# EXERCISE INPUT
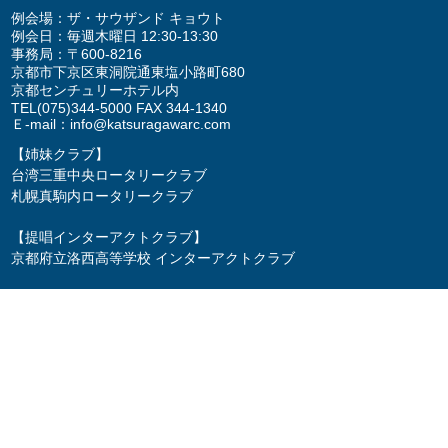
例会場：ザ・サウザンド キョウト
例会日：毎週木曜日 12:30-13:30
事務局：〒600-8216
京都市下京区東洞院通東塩小路町680
京都センチュリーホテル内
TEL
(075)344-5000
FAX 344-1340
Ｅ-mail：
info@katsuragawarc.com
【姉妹クラブ】
台湾三重中央ロータリークラブ
札幌真駒内ロータリークラブ
【提唱インターアクトクラブ】
京都府立洛西高等学校 インターアクトクラブ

# TASK
Recreate the listing above word for word, dropping each picture it contains.

# RESULT OF THIS TASK
例会場：ザ・サウザンド キョウト
例会日：毎週木曜日 12:30-13:30
事務局：〒600-8216
京都市下京区東洞院通東塩小路町680
京都センチュリーホテル内
TEL
(075)344-5000
FAX 344-1340
Ｅ-mail：
info@katsuragawarc.com
【姉妹クラブ】
台湾三重中央ロータリークラブ
札幌真駒内ロータリークラブ
【提唱インターアクトクラブ】
京都府立洛西高等学校 インターアクトクラブ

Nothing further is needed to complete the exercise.